Adventures in Markdown
For most of my career, I have been pretty old-school in my use of open source tools. Not vi old-school, mind you, but still old school. I primarily used the venerable emacs editor to both write R code and to write papers in LaTeX. Although I have experimented a bit with Sweave, I generally just manually constructed my tables in LaTeX after I was satisfied with the analysis and produced my figures as EPS files for inclusion in LaTeX at runtime. Over the years, I have accumulated a substantial amount of code that goes into my LaTeX preamble that makes it come out just so and also allows me to adjust it to the often silly and idiosyncratic demands of journals for manuscript preparation. Then, when I get an acceptance, I often have to figure out how to manually convert my nice LaTeX pdfs into an awful Word document, because sociology journals. This is never a fun experience but the benefits of using LaTeX seemed to outweigh it.
Recently, I decided to make the switch to RStudio for my analysis and began to explore the possibilities of using Markdown and R Markdown to write papers.
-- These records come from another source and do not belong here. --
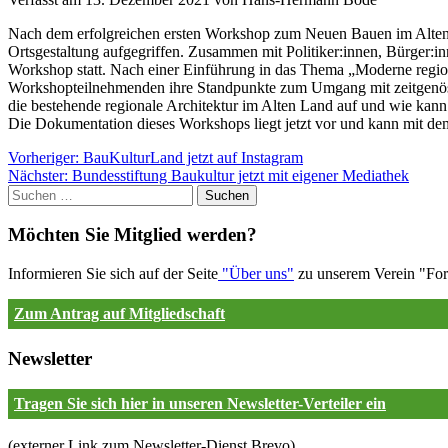
Alten
Nach dem erfolgreichen ersten Workshop zum Neuen Bauen im Alten 
Land-
Ortsgestaltung aufgegriffen. Zusammen mit Politiker:innen, Bürger:
Dokumentation
Workshop statt. Nach einer Einführung in das Thema „Moderne region
des
Workshopteilnehmenden ihre Standpunkte zum Umgang mit zeitgenössis
Workshops
die bestehende regionale Architektur im Alten Land auf und wie kann
in
Die Dokumentation dieses Workshops liegt jetzt vor und kann mit de
Steinkirchen.
Beitragsnavigation
Skip
Vorheriger:
BauKulturLand jetzt auf Instagram
.
to
Nächster:
Bundesstiftung Baukultur jetzt mit eigener Mediathek
Diese
Suchen
content
Seite
nach:
enthält
Möchten Sie Mitglied werden?
die
folgenden
Informieren Sie sich auf der Seite
"Über uns"
zu unserem Verein "Foru
Abschnitte:
Zum Antrag auf Mitgliedschaft
Sekundäres
Menü
Seitentitel-
Newsletter
Bereich
mit
Tragen Sie sich hier in unseren Newsletter-Verteiler ein
Startseiten-
Link
Hauptmenü
(externer Link zum Newsletter-Dienst Brevo)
The promise was tantalizing. R Markdown offered a very simple mark-up system for writing papers that would let me lose all the baggage and complication of LaTeX and yet I could still produce documents of the same quality. I would be able to focus on content instead of complex mark-up. Furthermore, I could integrate R code directly into my document, thus automating the process of producing tables and figures. In fact, it seemed possible to fully integrate manuscript preparation with the analysis itself, which would create a much more streamlined research process. For me, the most exciting prospect of R Markdown is that I could produce word documents from it just as easily as PDF documents, and thus I could write once and then send out the formatted document to journals in the format of their choice with the click of a button. I was sold and decided to give it a try.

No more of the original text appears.